EXCERPTED DATA:
*****
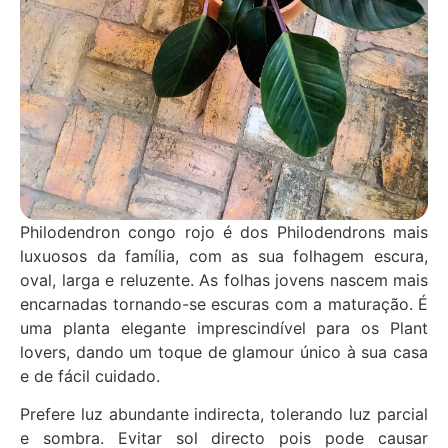
Philodendron congo rojo é dos Philodendrons mais
luxuosos da família, com as sua folhagem escura,
oval, larga e reluzente. As folhas jovens nascem mais
encarnadas tornando-se escuras com a maturação. É
uma planta elegante imprescindível para os Plant
lovers, dando um toque de glamour único à sua casa
e de fácil cuidado.
Prefere luz abundante indirecta, tolerando luz parcial
e sombra. Evitar sol directo pois pode causar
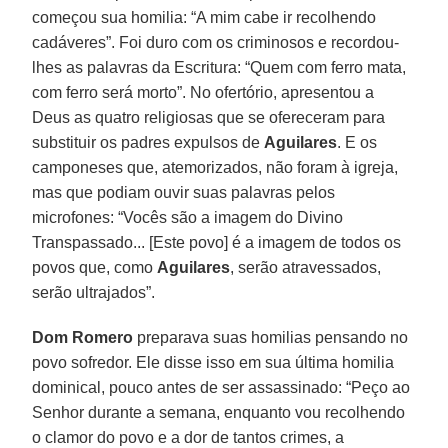
começou sua homilia: “A mim cabe ir recolhendo
cadáveres”. Foi duro com os criminosos e recordou-
lhes as palavras da Escritura: “Quem com ferro mata,
com ferro será morto”. No ofertório, apresentou a
Deus as quatro religiosas que se ofereceram para
substituir os padres expulsos de
Aguilares
. E os
camponeses que, atemorizados, não foram à igreja,
mas que podiam ouvir suas palavras pelos
microfones: “Vocês são a imagem do Divino
Transpassado... [Este povo] é a imagem de todos os
povos que, como
Aguilares
, serão atravessados,
serão ultrajados”.
Dom Romero
preparava suas homilias pensando no
povo sofredor. Ele disse isso em sua última homilia
dominical, pouco antes de ser assassinado: “Peço ao
Senhor durante a semana, enquanto vou recolhendo
o clamor do povo e a dor de tantos crimes, a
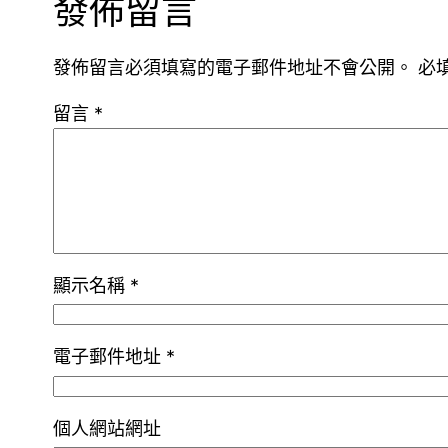
發佈留言
發佈留言必須填寫的電子郵件地址不會公開。
必
留言
*
顯示名稱
*
電子郵件地址
*
個人網站網址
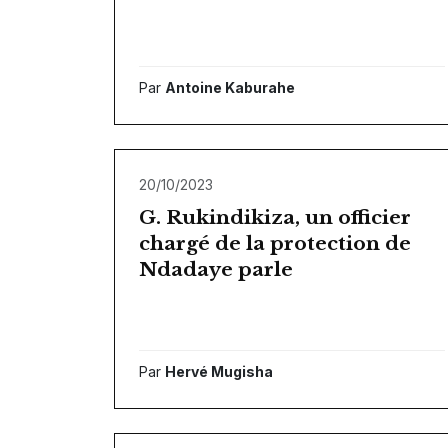
Par
Antoine Kaburahe
20/10/2023
G. Rukindikiza, un officier
chargé de la protection de
Ndadaye parle
Par
Hervé Mugisha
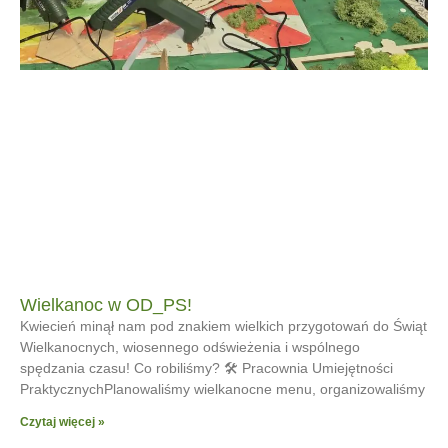
Wielkanoc w OD_PS!
Kwiecień minął nam pod znakiem wielkich przygotowań do Świąt
Wielkanocnych, wiosennego odświeżenia i wspólnego
spędzania czasu! Co robiliśmy? 🛠 Pracownia Umiejętności
PraktycznychPlanowaliśmy wielkanocne menu, organizowaliśmy
Czytaj więcej »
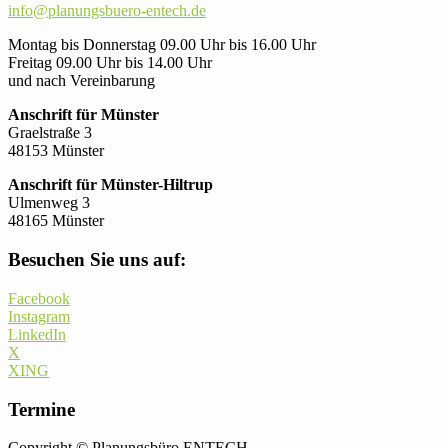
info@planungsbuero-entech.de
Montag bis Donnerstag 09.00 Uhr bis 16.00 Uhr
Freitag 09.00 Uhr bis 14.00 Uhr
und nach Vereinbarung
Anschrift für Münster
Graelstraße 3
48153 Münster
Anschrift für Münster-Hiltrup
Ulmenweg 3
48165 Münster
Besuchen Sie uns auf:
Facebook
Instagram
LinkedIn
X
XING
Termine
Copyright © Planungsbüro ENTECH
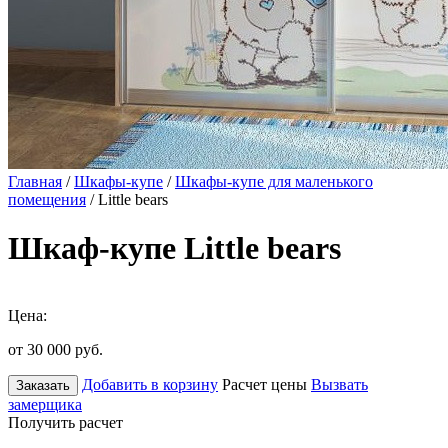
Главная
/
Шкафы-купе
/
Шкафы-купе для маленького
помещения
/ Little bears
Шкаф-купе Little bears
Цена:
от 30 000
руб.
Добавить в корзину
Расчет цены
Вызвать
Заказать
замерщика
Получить расчет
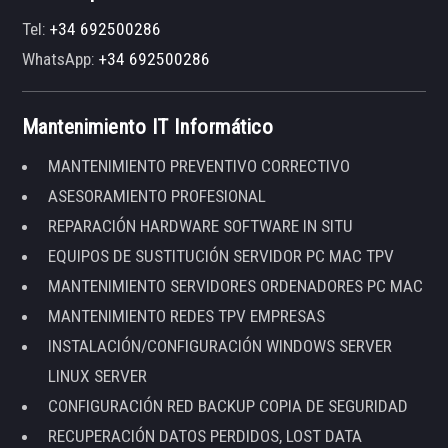
Tel:
+34 692500286
WhatsApp:
+34 692500286
Mantenimiento IT Informático
MANTENIMIENTO PREVENTIVO CORRECTIVO
ASESORAMIENTO PROFESIONAL
REPARACIÓN HARDWARE SOFTWARE IN SITU
EQUIPOS DE SUSTITUCIÓN SERVIDOR PC MAC TPV
MANTENIMIENTO SERVIDORES ORDENADORES PC MAC
MANTENIMIENTO REDES TPV EMPRESAS
INSTALACIÓN/CONFIGURACIÓN WINDOWS SERVER
LINUX SERVER
CONFIGURACIÓN RED BACKUP COPIA DE SEGURIDAD
RECUPERACIÓN DATOS PERDIDOS, LOST DATA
*****
WHAT IS NEEDED:
Exact reproduction of the entries above is required, with pictures excluded.

RESPONSE BELOW:
Philodendron congo rojo é dos Philodendrons mais
luxuosos da família, com as sua folhagem escura,
oval, larga e reluzente. As folhas jovens nascem mais
encarnadas tornando-se escuras com a maturação. É
uma planta elegante imprescindível para os Plant
lovers, dando um toque de glamour único à sua casa
e de fácil cuidado.
Prefere luz abundante indirecta, tolerando luz parcial
e sombra. Evitar sol directo pois pode causar
começou sua homilia: “A mim cabe ir recolhendo
cadáveres”. Foi duro com os criminosos e recordou-
lhes as palavras da Escritura: “Quem com ferro mata,
com ferro será morto”. No ofertório, apresentou a
Deus as quatro religiosas que se ofereceram para
substituir os padres expulsos de
Aguilares
. E os
camponeses que, atemorizados, não foram à igreja,
mas que podiam ouvir suas palavras pelos
microfones: “Vocês são a imagem do Divino
Transpassado... [Este povo] é a imagem de todos os
povos que, como
Aguilares
, serão atravessados,
serão ultrajados”.
Dom Romero
preparava suas homilias pensando no
povo sofredor. Ele disse isso em sua última homilia
dominical, pouco antes de ser assassinado: “Peço ao
Senhor durante a semana, enquanto vou recolhendo
o clamor do povo e a dor de tantos crimes, a
發佈留言
發佈留言必須填寫的電子郵件地址不會公開。
必
留言
*
顯示名稱
*
電子郵件地址
*
個人網站網址
Par
Antoine Kaburahe
20/10/2023
G. Rukindikiza, un officier
chargé de la protection de
Ndadaye parle
Par
Hervé Mugisha
Wielkanoc w OD_PS!
Kwiecień minął nam pod znakiem wielkich przygotowań do Świąt
Wielkanocnych, wiosennego odświeżenia i wspólnego
spędzania czasu! Co robiliśmy? 🛠 Pracownia Umiejętności
PraktycznychPlanowaliśmy wielkanocne menu, organizowaliśmy
Czytaj więcej »
info@planungsbuero-entech.de
Montag bis Donnerstag 09.00 Uhr bis 16.00 Uhr
Freitag 09.00 Uhr bis 14.00 Uhr
und nach Vereinbarung
Anschrift für Münster
Graelstraße 3
48153 Münster
Anschrift für Münster-Hiltrup
Ulmenweg 3
48165 Münster
Besuchen Sie uns auf:
Facebook
Instagram
LinkedIn
X
XING
Termine
Copyright © Planungsbüro ENTECH
Главная
/
Шкафы-купе
/
Шкафы-купе для маленького
помещения
/ Little bears
Шкаф-купе Little bears
Цена:
от 30 000
руб.
Добавить в корзину
Расчет цены
Вызвать
Заказать
замерщика
Получить расчет
Tel:
+34 692500286
WhatsApp:
+34 692500286
Mantenimiento IT Informático
MANTENIMIENTO PREVENTIVO CORRECTIVO
ASESORAMIENTO PROFESIONAL
REPARACIÓN HARDWARE SOFTWARE IN SITU
EQUIPOS DE SUSTITUCIÓN SERVIDOR PC MAC TPV
MANTENIMIENTO SERVIDORES ORDENADORES PC MAC
MANTENIMIENTO REDES TPV EMPRESAS
INSTALACIÓN/CONFIGURACIÓN WINDOWS SERVER
LINUX SERVER
CONFIGURACIÓN RED BACKUP COPIA DE SEGURIDAD
RECUPERACIÓN DATOS PERDIDOS, LOST DATA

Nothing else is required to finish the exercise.